Bug #16504 Some of the simplest SELECTs are 1000 times slower in v5 compared to v4
Submitted: 14 Jan 2006 13:53 Modified: 2 Jun 2006 21:48
Reporter: Frederic Steinfels Email Updates:
Status: Closed Impact on me:
None 
Category:MySQL Server Severity:S3 (Non-critical)
Version:5.0.21 OS:Any (*)
Assigned to: Igor Babaev CPU Architecture:Any

[14 Jan 2006 13:53] Frederic Steinfels
Description:
A simple select on two tables is no problem. But when trying to fetch two rows using an OR, the select breaks completely and is getting incredibly slow. 

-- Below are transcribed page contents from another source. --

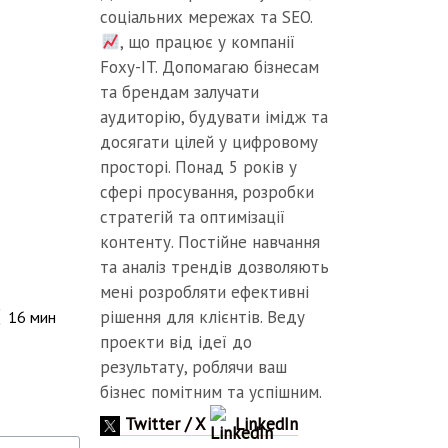
соціальних мережах та SEO.
, що працює у компанії
Foxy-IT. Допомагаю бізнесам
та брендам залучати
аудиторію, будувати імідж та
досягати цілей у цифровому
просторі. Понад 5 років у
сфері просування, розробки
стратегій та оптимізації
контенту. Постійне навчання
та аналіз трендів дозволяють
мені розробляти ефективні
рішення для клієнтів. Веду
16
мин
проекти від ідеї до
результату, роблячи ваш
бізнес помітним та успішним.
Twitter / X
LinkedIn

There are two tests: One using UNION, the other using OR. In real life, UNION is not practical compared to OR because the whole statement has to be repeated.

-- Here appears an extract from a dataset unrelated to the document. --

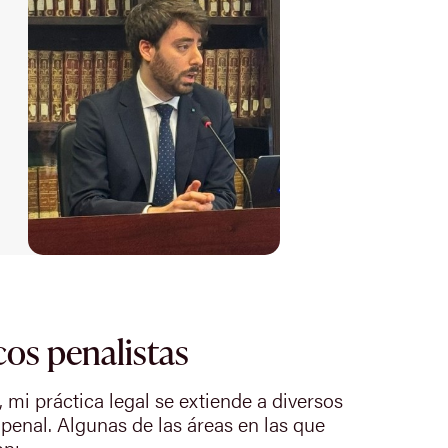
cos penalistas
, mi práctica legal se extiende a diversos
 penal. Algunas de las áreas en las que
on:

There is a line call testme(100000); It is creating 100000 random entries in the database. Maybe by increasing this you will get more than 0.00secs execution time on the UNION statement version but even if you round up 0.00 to 0.01, it is 80 times faster than the OR statment version (0.80secs).

The speed test is done twice in order to show the impact of the cache.

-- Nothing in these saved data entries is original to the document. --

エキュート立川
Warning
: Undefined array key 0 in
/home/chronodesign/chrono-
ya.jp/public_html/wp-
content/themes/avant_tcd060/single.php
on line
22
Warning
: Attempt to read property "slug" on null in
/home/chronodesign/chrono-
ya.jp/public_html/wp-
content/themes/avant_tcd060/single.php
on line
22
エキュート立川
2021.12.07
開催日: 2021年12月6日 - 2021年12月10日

In order to compare on mysqld 4.1, create the tables in v4, copy the files to v5, fill them there using the procedure supplied, copy them back to v4. You will see that v4 is executing both statements in 0.00secs!!!

How to repeat:
DROP TABLE prices;
CREATE TABLE prices (sku varchar(255), price varchar(255), PRIMARY KEY(sku));
DROP TABLE products;
CREATE TABLE products (sku varchar(255), specialprice varchar(255), name varchar(255), PRIMARY KEY(sku));

DROP PROCEDURE testme;
DELIMITER //
CREATE PROCEDURE testme(IN c INT)
BEGIN
	DECLARE r FLOAT;
  WHILE c > 0 DO
    SET r=SUBSTRING(RAND(),3);
    INSERT IGNORE INTO `products` SET sku=r,name=r;
    INSERT IGNORE INTO `prices` SET sku=r,price=r;
    SET c=c-1;
  END WHILE;
END
//
DELIMITER ;
call testme(100000);

SET query_cache_type=OFF;

SET @m=(SELECT max(sku) FROM products);
SET @s=(SELECT min(sku) FROM products);
UPDATE products SET specialprice=@s WHERE sku=@m;

SELECT "This is the first DB Query using 'UNION' instaed of 'OR'. Execution time is very small!";

(SELECT
  pro.sku,
  pro.name,
  pro.specialprice,
  pri.sku,
  pri.price
FROM
  products as pro,
  prices as pri
WHERE
  pro.sku=@m
AND 
	pro.sku=pri.sku
) UNION (
SELECT 
  pro.sku,
  pro.name,
  pro.specialprice,
  pri.sku,
  pri.price
FROM
  products as pro,
  prices as pri
WHERE
  pro.sku=@m
AND 
	pro.specialprice=pri.sku
);

SELECT "This is the second DB Query using 'OR' instaed of 'UNION'. Execution time is catastrophically high on Mysql 5.0 but not on 4.1!";

SELECT
  pro.sku,
  pro.name,
  pro.specialprice,
  pri.sku,
  pri.price
FROM
  products as pro,
  prices as pri
WHERE
  pro.sku=@m
AND
  (pro.sku=pri.sku
OR
	pro.specialprice=pri.sku);

SELECT "The statement using 'UNION' will speed up massively if used a second time even if query cache is disabled!";

(SELECT
  pro.sku,
  pro.name,
  pro.specialprice,
  pri.sku,
  pri.price
FROM
  products as pro,
  prices as pri
WHERE
  pro.sku=@m
AND 
	pro.sku=pri.sku
) UNION (
SELECT 
  pro.sku,
  pro.name,
  pro.specialprice,
  pri.sku,
  pri.price
FROM
  products as pro,
  prices as pri
WHERE
  pro.sku=@m
AND 
	pro.specialprice=pri.sku
);

SELECT "The statement using 'OR' won't speed up at all!";

SELECT
  pro.sku,
  pro.name,
  pro.specialprice,
  pri.sku,
  pri.price
FROM
  products as pro,
  prices as pri
WHERE
  pro.sku=@m
AND
  (pro.sku=pri.sku
OR
	pro.specialprice=pri.sku);

Suggested fix:
Although this is a performance issue, total page rendering time in my web shop would increase from 1 second to 20 seconds for example if showing a decent amount of products and prices on the same page. Therefore MySQL 5 is no good for production until this bug is fixed.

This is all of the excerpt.